Security Risks: While the Bitcoin network itself is built on a highly secure architecture, its use and storage are often susceptible to human error or cyberattacks. Common security risks include:

  • Private Key Loss: A private key is the only means of accessing BTC holdings. If lost, the corresponding assets are permanently unrecoverable, with no authority able to restore access.
  • Wallet Theft: Using unencrypted software wallets or logging in from insecure devices can expose users to malware or hacking, resulting in asset theft.
  • Exchange Vulnerabilities: Several major cryptocurrency exchanges have experienced severe security breaches in the past (such as Mt. Gox), leading to significant user asset losses.

To mitigate these risks, users are advised to enhance their security practices, such as storing large amounts of BTC in hardware wallets, enabling two-factor authentication, and avoiding long-term storage on centralized exchanges.

6. BTC's Future Outlook


Technological Advancements: While the Bitcoin network is secure and reliable, its original design presents limitations in terms of transaction speed and scalability. To address these challenges, the developer community has proposed various solutions, most notably, the Lightning Network. This Layer-2 protocol enables near-instant and low-cost transactions by creating off-chain payment channels, significantly enhancing BTC's usability for everyday micro-payments. As such technologies continue to mature and gain adoption, BTC could evolve into a more practical form of digital cash.

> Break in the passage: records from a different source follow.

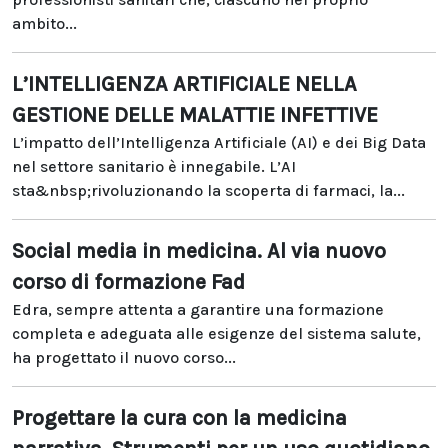
ambito...
L’INTELLIGENZA ARTIFICIALE NELLA
GESTIONE DELLE MALATTIE INFETTIVE
L’impatto dell’Intelligenza Artificiale (AI) e dei Big Data
nel settore sanitario è innegabile. L’AI
sta&nbsp;rivoluzionando la scoperta di farmaci, la...
Social media in medicina. Al via nuovo
corso di formazione Fad
Edra, sempre attenta a garantire una formazione
completa e adeguata alle esigenze del sistema salute,
ha progettato il nuovo corso...
Progettare la cura con la medicina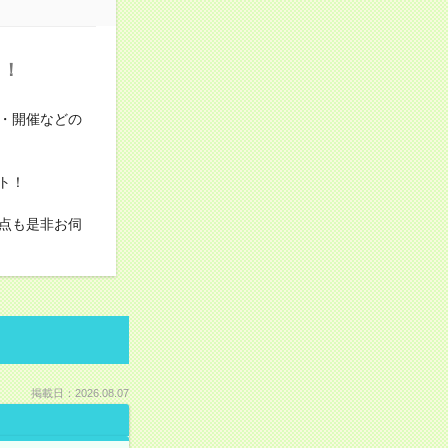
ト！
・開催などの
ト！
点も是非お伺
掲載日：2026.08.07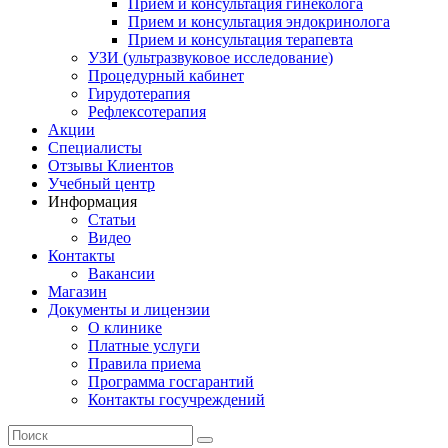
Прием и консультация гинеколога
Прием и консультация эндокринолога
Прием и консультация терапевта
УЗИ (ультразвуковое исследование)
Процедурный кабинет
Гирудотерапия
Рефлексотерапия
Акции
Специалисты
Отзывы Клиентов
Учебный центр
Информация
Статьи
Видео
Контакты
Вакансии
Магазин
Документы и лицензии
О клинике
Платные услуги
Правила приема
Программа госгарантий
Контакты госучреждений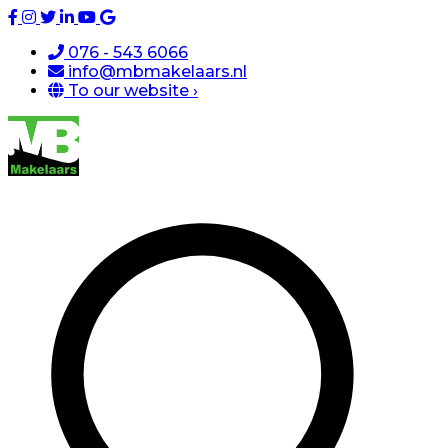
076 - 543 6066
info@mbmakelaars.nl
To our website ›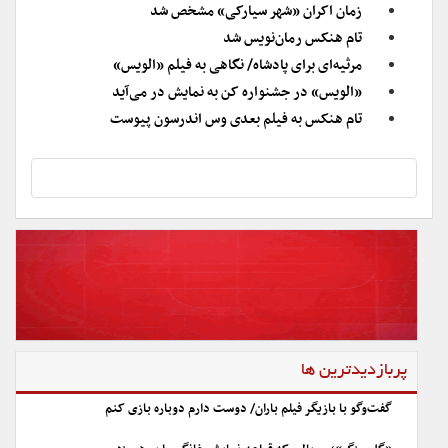
زمان اکران «شهر سیارکی» مشخص شد
تام هنکس رمان‌نویس شد
مرثیه‌ای برای پادشاه/ نگاهی به فیلم «الویس»
«الویس» در جشنواره کن به نمایش در می‌آید
تام هنکس به فیلم بعدی وس اندرسون پیوست
پربازدیدترین ها
گفت‌وگو با بازیگر فیلم باران/ دوست دارم دوباره بازی کنم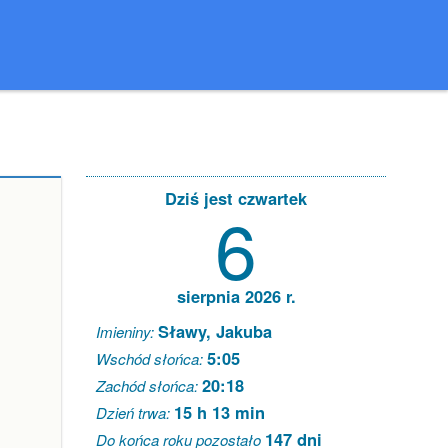
Dziś jest czwartek
6
sierpnia 2026 r.
Sławy, Jakuba
Imieniny:
5:05
Wschód słońca:
20:18
Zachód słońca:
15 h 13 min
Dzień trwa:
147 dni
Do końca roku pozostało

Mainstream Adoption: Once confined to niche communities, BTC has gradually gained the attention of major corporations and financial institutions. Publicly listed companies like Strategy have allocated portions of their assets into BTC. Traditional financial services providers such as Visa, MasterCard, and PayPal have also begun to support cryptocurrency payments and transactions. These developments indicate that BTC is shifting from a speculative instrument to a more regulated and accepted financial asset, with the potential to integrate into the broader financial system.

Asset Allocation Strategy: Amid global inflation and currency depreciation, institutional investors are increasingly incorporating BTC into their portfolios to diversify risk and hedge against inflation. Leading asset management firms like BlackRock and Fidelity have launched spot BTC ETFs. BTC's status as "digital gold" continues to solidify, especially in times of geopolitical instability or traditional market volatility. With clearer regulations and more robust infrastructure emerging, BTC is likely to further establish its position as a legitimate component of global asset allocation in the years ahead.

7. Conclusion


Bitcoin (BTC) is not only a technological breakthrough, but also a global rethinking of the financial system. It represents the possibility of a decentralized trust model and introduces a new paradigm for value storage. For newcomers, understanding the fundamentals and risks is the first step toward meaningful engagement. For society at large, BTC challenges us to reexamine the very nature of money. As technology evolves and regulations mature, BTC is expected to continue unlocking value across finance, payments, and asset allocation, cementing its role as a leading global digital asset.

Disclaimer: This material does not constitute advice on investments, taxes, legal matters, finance, accounting, consulting, or any other related services, nor is it a recommendation to buy, sell, or hold any assets. MEXC Learn provides information for reference only and does not constitute investment advice. Please ensure you fully understand the risks involved and invest cautiously. All investment decisions and outcomes are the sole responsibility of the user.